Training + reporting mechanisms: Make it easy to report. A phishing button in the email client. Clear escalation paths.
Training + incident response: When incidents occur, use them as learning opportunities.
Budget Considerations
Rough costs (per user per year):
- KnowBe4: $15-30
- Proofpoint: $20-40
- Cofense: $15-35
- Gophish: Free (but requires setup and management)

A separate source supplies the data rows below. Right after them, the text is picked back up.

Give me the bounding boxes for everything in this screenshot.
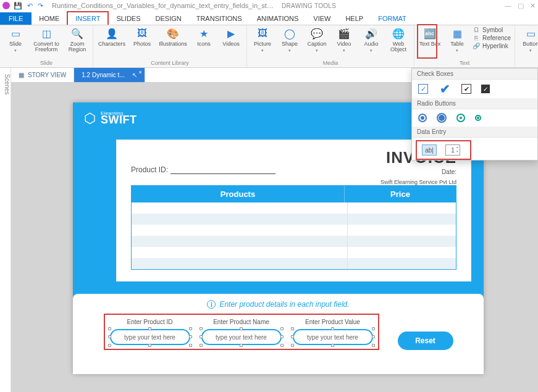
radio-style-3[interactable] — [456, 114, 465, 122]
shape-button[interactable]: ◯Shape▾ — [278, 27, 301, 53]
numeric-entry-option[interactable]: 1▴▾ — [445, 144, 460, 156]
tab-home[interactable]: HOME — [32, 12, 67, 25]
table-row — [132, 214, 456, 225]
symbol-button[interactable]: ΩSymbol — [473, 27, 511, 33]
group-text-label: Text — [460, 60, 470, 66]
gallery-data-entry-title: Data Entry — [412, 127, 537, 138]
cursor-icon: ↖ — [132, 72, 137, 78]
picture-icon: 🖼 — [256, 27, 269, 40]
characters-button[interactable]: 👤Characters — [97, 27, 127, 47]
tab-design[interactable]: DESIGN — [148, 12, 189, 25]
freeform-icon: ◫ — [40, 27, 53, 40]
reset-button[interactable]: Reset — [398, 332, 453, 350]
checkbox-style-1[interactable]: ✓ — [418, 84, 428, 94]
close-tab-icon[interactable]: × — [138, 69, 141, 75]
slide-tab-active[interactable]: 1.2 Dynamic t...↖× — [74, 68, 145, 82]
product-id-line — [170, 173, 275, 174]
checkbox-style-3[interactable]: ✔ — [461, 84, 471, 94]
tab-insert[interactable]: INSERT — [67, 11, 109, 25]
tab-animations[interactable]: ANIMATIONS — [250, 12, 306, 25]
tab-format[interactable]: FORMAT — [371, 12, 414, 25]
radio-style-1[interactable] — [418, 114, 427, 122]
label-product-value: Enter Product Value — [305, 319, 360, 325]
minimize-icon[interactable]: — — [505, 2, 511, 10]
document-filename: Runtime_Conditions_or_Variables_for_dyna… — [52, 2, 274, 9]
story-view-tab[interactable]: ▦STORY VIEW — [11, 68, 74, 82]
convert-freeform-button[interactable]: ◫Convert to Freeform — [31, 27, 62, 52]
photos-icon: 🖼 — [135, 27, 149, 40]
button-control-button[interactable]: ▭Button▾ — [519, 27, 538, 53]
tab-slides[interactable]: SLIDES — [109, 12, 148, 25]
invoice-title: INVOICE — [131, 148, 456, 167]
table-button[interactable]: ▦Table▾ — [445, 27, 469, 53]
invoice-company: Swift Elearning Service Pvt Ltd — [131, 179, 456, 185]
restore-icon[interactable]: ▢ — [518, 2, 524, 10]
video-button[interactable]: 🎬Video▾ — [332, 27, 356, 53]
tab-file[interactable]: FILE — [0, 12, 32, 25]
new-slide-button[interactable]: ▭Slide▾ — [4, 27, 27, 53]
entry-panel: iEnter product details in each input fie… — [73, 294, 484, 374]
reference-button[interactable]: ⎘Reference — [473, 35, 511, 41]
text-box-button[interactable]: 🔤Text Box — [418, 27, 442, 47]
radio-style-2[interactable] — [437, 113, 447, 123]
slide-icon: ▭ — [9, 27, 22, 40]
icons-button[interactable]: ★Icons — [192, 27, 216, 47]
characters-icon: 👤 — [105, 27, 119, 40]
group-slide-label: Slide — [40, 60, 53, 66]
brand-text: ElearningSWIFT — [101, 111, 137, 127]
swift-logo-icon: ⬡ — [84, 111, 96, 127]
placeholder-text: type your text here — [124, 334, 175, 341]
checkbox-style-4[interactable]: ✓ — [481, 85, 490, 93]
text-entry-product-name[interactable]: type your text here — [201, 329, 282, 345]
story-view-icon: ▦ — [19, 72, 24, 78]
videos-button[interactable]: ▶Videos — [219, 27, 243, 47]
tab-view[interactable]: VIEW — [306, 12, 338, 25]
radio-style-4[interactable] — [475, 115, 481, 121]
workspace: Scenes ▦STORY VIEW 1.2 Dynamic t...↖× ⬡ … — [0, 68, 538, 392]
hyperlink-button[interactable]: 🔗Hyperlink — [473, 43, 511, 49]
tab-help[interactable]: HELP — [338, 12, 371, 25]
caption-button[interactable]: 💬Caption▾ — [305, 27, 329, 53]
scenes-rail[interactable]: Scenes — [0, 68, 11, 392]
invoice-table: ProductsPrice — [131, 185, 456, 270]
checkbox-style-2[interactable]: ✔ — [438, 83, 452, 94]
zoom-icon: 🔍 — [70, 27, 84, 40]
ribbon: ▭Slide▾ ◫Convert to Freeform 🔍Zoom Regio… — [0, 25, 538, 68]
zoom-region-button[interactable]: 🔍Zoom Region — [65, 27, 89, 52]
data-entry-highlight: ab| 1▴▾ — [416, 140, 471, 160]
title-bar: 💾 ↶ ↷ Runtime_Conditions_or_Variables_fo… — [0, 0, 538, 11]
illustrations-button[interactable]: 🎨Illustrations — [158, 27, 188, 47]
info-icon: i — [207, 300, 216, 309]
close-icon[interactable]: ✕ — [530, 2, 536, 10]
redo-icon[interactable]: ↷ — [38, 2, 43, 10]
photos-button[interactable]: 🖼Photos — [130, 27, 154, 47]
table-row — [132, 236, 456, 247]
group-content-library-label: Content Library — [151, 60, 189, 66]
gallery-radios-title: Radio Buttons — [412, 98, 537, 109]
quick-access-toolbar: 💾 ↶ ↷ — [14, 2, 43, 10]
gallery-checks-title: Check Boxes — [412, 69, 537, 80]
symbol-icon: Ω — [473, 27, 480, 33]
text-entry-option[interactable]: ab| — [422, 144, 437, 156]
undo-icon[interactable]: ↶ — [27, 2, 33, 10]
caption-icon: 💬 — [310, 27, 324, 40]
videos-icon: ▶ — [224, 27, 238, 40]
label-product-name: Enter Product Name — [213, 319, 269, 325]
table-row — [132, 202, 456, 214]
web-icon: 🌐 — [392, 27, 405, 40]
text-entry-product-id[interactable]: type your text here — [110, 329, 190, 345]
textbox-icon: 🔤 — [423, 27, 437, 40]
video-icon: 🎬 — [337, 27, 351, 40]
canvas-area[interactable]: ▦STORY VIEW 1.2 Dynamic t...↖× ⬡ Elearni… — [11, 68, 538, 392]
app-icon — [2, 2, 10, 9]
audio-icon: 🔊 — [364, 27, 378, 40]
text-entry-product-value[interactable]: type your text here — [293, 329, 373, 345]
save-icon[interactable]: 💾 — [14, 2, 22, 10]
table-row — [132, 247, 456, 258]
contextual-tab-label: DRAWING TOOLS — [282, 2, 336, 9]
audio-button[interactable]: 🔊Audio▾ — [359, 27, 383, 53]
tab-transitions[interactable]: TRANSITIONS — [189, 12, 250, 25]
picture-button[interactable]: 🖼Picture▾ — [251, 27, 274, 53]
shape-icon: ◯ — [283, 27, 296, 40]
web-object-button[interactable]: 🌐Web Object — [387, 27, 410, 52]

Total investment includes:
- Platform licensing
- Administration time
- Content customisation
- Campaign management
For a 50-person company, expect $1,000-2,000/year for a solid platform, plus internal time.
Getting Help
Security awareness is one area where working with AI consultants Melbourne or similar specialists can add significant value.
They can:
- Design programs tailored to your organisation
- Implement and manage platforms
- Conduct targeted training sessions
- Measure effectiveness and refine over time
For businesses without dedicated HR or security staff, outsourced awareness management can be more effective than trying to run it internally.
The Honest Truth
Perfect security awareness is impossible. People will always make mistakes. The goal isn’t perfection.
The goal is:
- Fewer people clicking malicious links
- More people reporting suspicious activity
- Faster recognition of threats
- A culture where security matters
If your metrics improve over time and security becomes part of how people think, the training is working.
Final Thought
Security awareness isn’t about checking a compliance box. It’s about changing behaviour.
Short, frequent, relevant training. Simulated phishing with positive feedback loops. A culture that encourages reporting. Metrics that measure actual behaviour change.
That’s what works. Everything else is just PowerPoint.